[[ Records for processing, beginning ]]

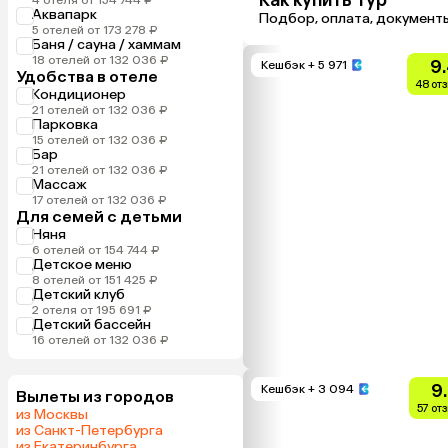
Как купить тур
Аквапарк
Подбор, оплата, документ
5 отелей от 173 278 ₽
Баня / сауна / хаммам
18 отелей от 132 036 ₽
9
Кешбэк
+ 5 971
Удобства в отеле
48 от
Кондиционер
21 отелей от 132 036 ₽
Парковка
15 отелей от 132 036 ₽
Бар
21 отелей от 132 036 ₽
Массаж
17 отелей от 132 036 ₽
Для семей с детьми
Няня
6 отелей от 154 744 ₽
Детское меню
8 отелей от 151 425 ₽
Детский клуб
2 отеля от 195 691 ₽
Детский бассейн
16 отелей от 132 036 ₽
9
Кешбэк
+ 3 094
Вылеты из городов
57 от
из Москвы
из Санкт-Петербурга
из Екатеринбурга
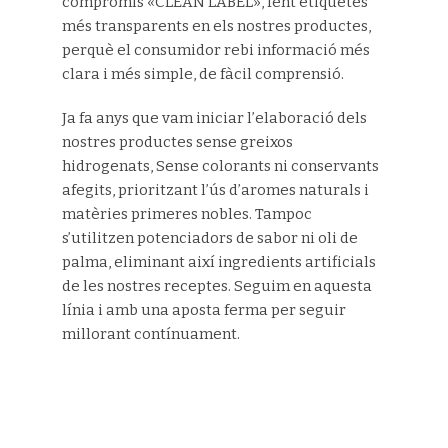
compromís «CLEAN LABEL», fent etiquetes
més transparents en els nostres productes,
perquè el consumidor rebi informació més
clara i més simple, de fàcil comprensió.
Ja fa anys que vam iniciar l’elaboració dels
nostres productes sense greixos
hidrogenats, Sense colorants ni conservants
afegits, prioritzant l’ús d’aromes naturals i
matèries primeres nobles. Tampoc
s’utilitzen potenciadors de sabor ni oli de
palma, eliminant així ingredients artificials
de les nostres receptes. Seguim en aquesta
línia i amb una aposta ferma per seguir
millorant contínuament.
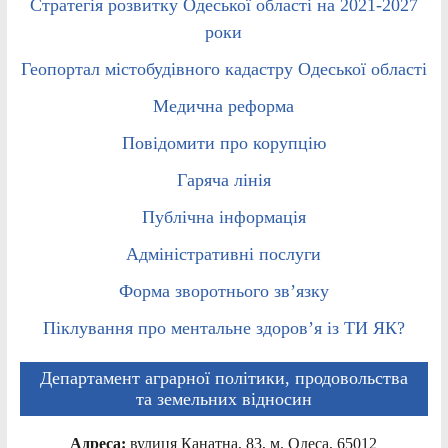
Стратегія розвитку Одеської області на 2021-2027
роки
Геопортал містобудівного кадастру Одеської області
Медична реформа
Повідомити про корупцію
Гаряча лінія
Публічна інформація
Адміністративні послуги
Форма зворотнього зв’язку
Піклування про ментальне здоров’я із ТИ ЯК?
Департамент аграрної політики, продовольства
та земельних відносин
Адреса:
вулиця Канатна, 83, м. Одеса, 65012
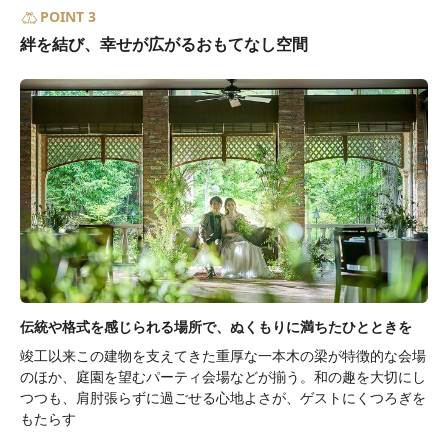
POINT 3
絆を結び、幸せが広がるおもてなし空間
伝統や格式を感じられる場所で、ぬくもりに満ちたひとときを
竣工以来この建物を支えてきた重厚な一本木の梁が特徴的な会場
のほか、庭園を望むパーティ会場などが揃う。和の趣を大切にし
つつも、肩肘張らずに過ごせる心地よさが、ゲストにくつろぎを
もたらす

[[ Records for processing, end ]]
[[ Records for processing, beginning ]]

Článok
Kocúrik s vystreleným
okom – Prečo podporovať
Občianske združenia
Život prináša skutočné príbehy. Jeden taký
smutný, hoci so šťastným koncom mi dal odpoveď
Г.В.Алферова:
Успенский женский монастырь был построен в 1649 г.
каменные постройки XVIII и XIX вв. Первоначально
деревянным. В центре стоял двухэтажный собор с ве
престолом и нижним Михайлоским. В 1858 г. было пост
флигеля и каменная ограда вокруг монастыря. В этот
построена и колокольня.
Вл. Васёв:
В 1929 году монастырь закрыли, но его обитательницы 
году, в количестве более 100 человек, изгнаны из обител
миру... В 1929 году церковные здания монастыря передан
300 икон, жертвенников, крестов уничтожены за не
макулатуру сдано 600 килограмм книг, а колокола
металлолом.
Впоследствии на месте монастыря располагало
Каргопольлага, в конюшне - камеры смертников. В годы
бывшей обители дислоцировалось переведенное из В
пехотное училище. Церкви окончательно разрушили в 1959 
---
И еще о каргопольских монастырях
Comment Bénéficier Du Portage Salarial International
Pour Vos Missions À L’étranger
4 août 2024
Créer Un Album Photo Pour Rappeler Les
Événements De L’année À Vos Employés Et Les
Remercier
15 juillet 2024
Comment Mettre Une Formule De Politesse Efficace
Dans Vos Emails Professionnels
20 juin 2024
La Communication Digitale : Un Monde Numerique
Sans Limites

[[ Records for processing, end ]]

Instructions for the task:
Within the material above, copy exactly the lines from the line that holds "металлолом." up to and including the line that holds "4 août 2024".

Expected output:
металлолом.
Впоследствии на месте монастыря располагало
Каргопольлага, в конюшне - камеры смертников. В годы
бывшей обители дислоцировалось переведенное из В
пехотное училище. Церкви окончательно разрушили в 1959 
---
И еще о каргопольских монастырях
Comment Bénéficier Du Portage Salarial International
Pour Vos Missions À L’étranger
4 août 2024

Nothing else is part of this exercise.